◆ **What the task requires**
Find every line in the data that contains the word "nous". Return each of those lines.

####################

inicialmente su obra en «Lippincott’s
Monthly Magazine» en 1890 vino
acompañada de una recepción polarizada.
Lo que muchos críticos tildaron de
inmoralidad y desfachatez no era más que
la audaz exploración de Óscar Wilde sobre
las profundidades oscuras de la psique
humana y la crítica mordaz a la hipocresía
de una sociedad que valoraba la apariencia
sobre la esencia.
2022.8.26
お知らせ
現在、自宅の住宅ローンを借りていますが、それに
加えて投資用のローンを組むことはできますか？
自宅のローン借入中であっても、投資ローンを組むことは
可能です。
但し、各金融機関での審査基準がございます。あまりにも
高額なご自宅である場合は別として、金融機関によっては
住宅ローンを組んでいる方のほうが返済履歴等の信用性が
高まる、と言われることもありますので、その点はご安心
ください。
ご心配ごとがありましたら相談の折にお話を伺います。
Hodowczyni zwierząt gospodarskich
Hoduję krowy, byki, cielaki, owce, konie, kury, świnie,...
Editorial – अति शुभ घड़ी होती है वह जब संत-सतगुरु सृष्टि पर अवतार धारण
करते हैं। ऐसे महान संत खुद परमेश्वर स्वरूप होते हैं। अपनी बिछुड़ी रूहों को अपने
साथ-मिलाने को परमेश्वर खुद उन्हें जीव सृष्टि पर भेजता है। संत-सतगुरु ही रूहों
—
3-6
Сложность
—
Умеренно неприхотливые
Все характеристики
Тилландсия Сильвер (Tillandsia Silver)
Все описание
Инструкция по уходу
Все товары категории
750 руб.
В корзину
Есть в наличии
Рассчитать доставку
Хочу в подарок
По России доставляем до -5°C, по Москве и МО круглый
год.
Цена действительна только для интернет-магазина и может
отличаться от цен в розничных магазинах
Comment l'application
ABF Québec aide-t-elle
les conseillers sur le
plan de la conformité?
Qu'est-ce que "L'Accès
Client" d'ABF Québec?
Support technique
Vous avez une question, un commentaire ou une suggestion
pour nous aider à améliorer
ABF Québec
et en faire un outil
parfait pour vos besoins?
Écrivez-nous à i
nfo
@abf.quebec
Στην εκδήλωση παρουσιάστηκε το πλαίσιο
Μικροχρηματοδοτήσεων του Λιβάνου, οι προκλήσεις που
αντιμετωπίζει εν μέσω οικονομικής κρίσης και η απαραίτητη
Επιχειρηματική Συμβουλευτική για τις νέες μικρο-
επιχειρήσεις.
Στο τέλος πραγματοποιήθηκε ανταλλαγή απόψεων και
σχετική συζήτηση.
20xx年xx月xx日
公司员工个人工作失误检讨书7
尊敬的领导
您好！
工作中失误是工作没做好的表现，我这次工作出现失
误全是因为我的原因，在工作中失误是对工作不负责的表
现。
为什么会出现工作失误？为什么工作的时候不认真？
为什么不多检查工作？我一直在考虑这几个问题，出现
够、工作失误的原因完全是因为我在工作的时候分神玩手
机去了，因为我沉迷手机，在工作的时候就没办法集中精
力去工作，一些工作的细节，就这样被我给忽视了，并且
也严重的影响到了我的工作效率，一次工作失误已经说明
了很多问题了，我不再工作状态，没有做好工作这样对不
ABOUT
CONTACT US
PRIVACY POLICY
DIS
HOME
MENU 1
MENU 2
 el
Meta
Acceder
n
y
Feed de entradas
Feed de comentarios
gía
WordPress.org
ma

####################

◆ **Exercise output**
pour nous aider à améliorer
Écrivez-nous à i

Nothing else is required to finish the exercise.